Analysis of Algorithms : Asymptotic Notations and its properties.
Asymptotic Notations: -
To represents, the Growth of any algorithm three types of Asymptotic Algorithms used.
- Big O Notation (read as "Oh")
- Big Ω Notation (read as "omega")
- Big θ Notation (read as "theta")
Types of Analysis: -
- Worst Case: - It provides Upper Bound on running time. In the worst case, the algorithm will not run for a long time period, no matter what the inputs are.
- Best Case: - It provides a Lower Bound on running time. Input is one for which the algorithm runs the fastest.
- Average Case: - It provides a prediction about the running time and assumes that the Input is random.

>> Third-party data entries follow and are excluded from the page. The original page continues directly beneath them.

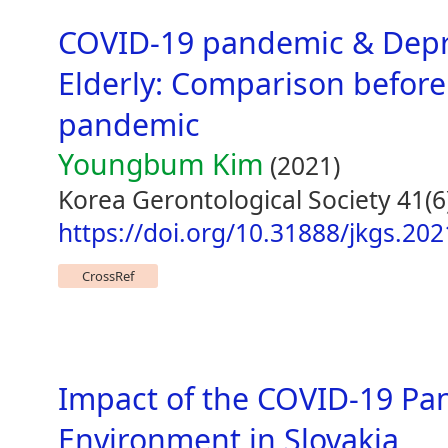
COVID-19 pandemic & Depr
Elderly: Comparison before
pandemic
Youngbum Kim
(2021)
Korea Gerontological Society 41(6
https://doi.org/10.31888/jkgs.202
CrossRef
Impact of the COVID-19 Pa
Environment in Slovakia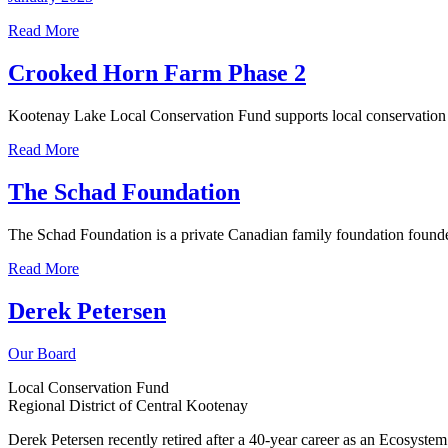
Read More
Crooked Horn Farm Phase 2
Kootenay Lake Local Conservation Fund supports local conservation i
Read More
The Schad Foundation
The Schad Foundation is a private Canadian family foundation found
Read More
Derek Petersen
Our Board
Local Conservation Fund
Regional District of Central Kootenay
Derek Petersen recently retired after a 40-year career as an Ecosyst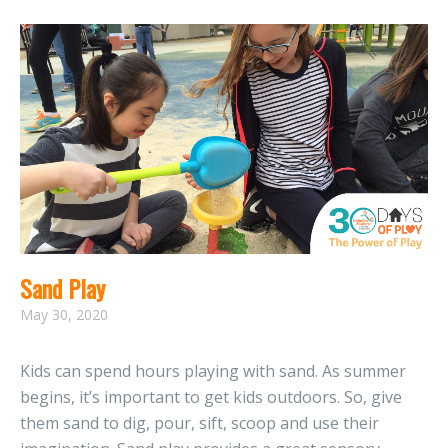
Sand Play
May 30, 2020
Kids can spend hours playing with sand. As summer
begins, it’s important to get kids outdoors. So, give
them sand to dig, pour, sift, scoop and use their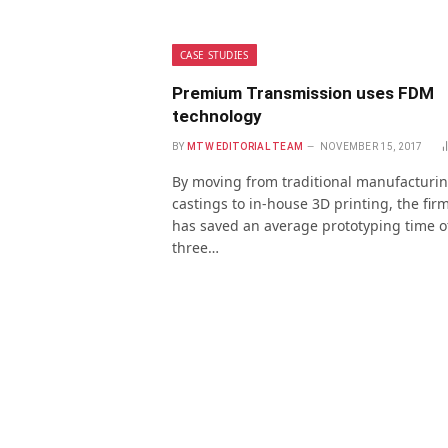
CASE STUDIES
Premium Transmission uses FDM
technology
BY
MTW EDITORIAL TEAM
NOVEMBER 15, 2017
By moving from traditional manufacturi
castings to in-house 3D printing, the fir
has saved an average prototyping time o
three…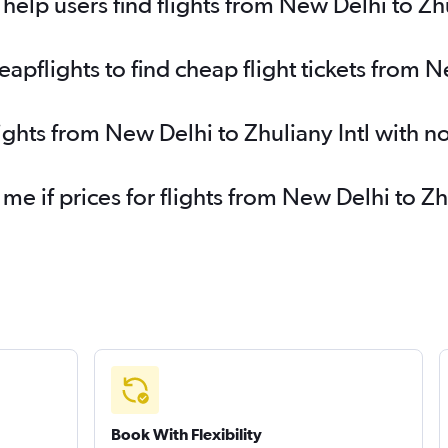
elp users find flights from New Delhi to Zhu
pflights to find cheap flight tickets from Ne
lights from New Delhi to Zhuliany Intl with 
me if prices for flights from New Delhi to Z
Book With Flexibility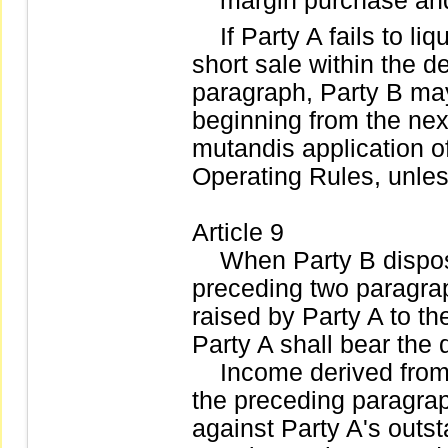
margin purchase and
If Party A fails to li
short sale within the 
paragraph, Party B may 
beginning from the nex
mutandis application of
Operating Rules, unles
Article 9
When Party B dispose 
preceding two paragrap
raised by Party A to th
Party A shall bear the 
Income derived from d
the preceding paragrap
against Party A's outst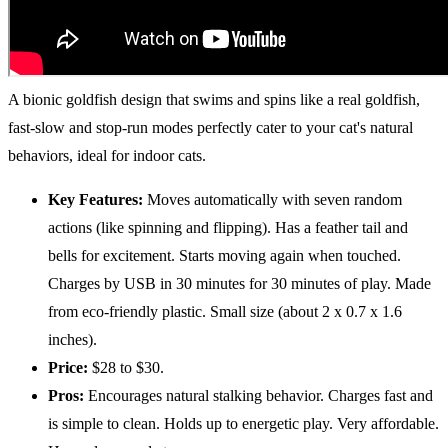
A bionic goldfish design that swims and spins like a real goldfish,
fast-slow and stop-run modes perfectly cater to your cat's natural
behaviors, ideal for indoor cats.
Key Features:
Moves automatically with seven random
actions (like spinning and flipping). Has a feather tail and
bells for excitement. Starts moving again when touched.
Charges by USB in 30 minutes for 30 minutes of play. Made
from eco-friendly plastic. Small size (about 2 x 0.7 x 1.6
inches).
Price:
$28 to $30.
Pros:
Encourages natural stalking behavior. Charges fast and
is simple to clean. Holds up to energetic play. Very affordable.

Algorithm Analysis using Asymptotic Notations: -
- Big O Notation: - The function f(n) = O (g(n)) [read as " f of n is Big-Oh of g of n"] iff their exist positive constants c and n0 (i.e., n not) such that f(n) <= c*g(n) for all n, n>= n0 (i.e., n not).
- Big Ω Notation: - The function f(n) = Ω(g(n)) [read as " f of n is Big-omega of g of n"] iff their exist positive constants c and n0 (i.e., n not) such that f(n) >= c*g(n) for all n, n>= n0 (i.e., n not).
- Big- θ Notation : - The function f(n) = θ (g(n)) [read as " f of n is Big-theta of g of n"] iff their exist positive constants c and n0 (i.e., n not) such that c1*g(n) <= f(n) >= c2*g(n) for all n, n>= n0 (i.e., n not).
- Big- θ Notation : - The function f(n) = θ (g(n)) [read as " f of n is Big-theta of g of n"] iff their exist positive constants c and n0 (i.e., n not) such that c1*g(n) <= f(n) >= c2*g(n) for all n, n>= n0 (i.e., n not).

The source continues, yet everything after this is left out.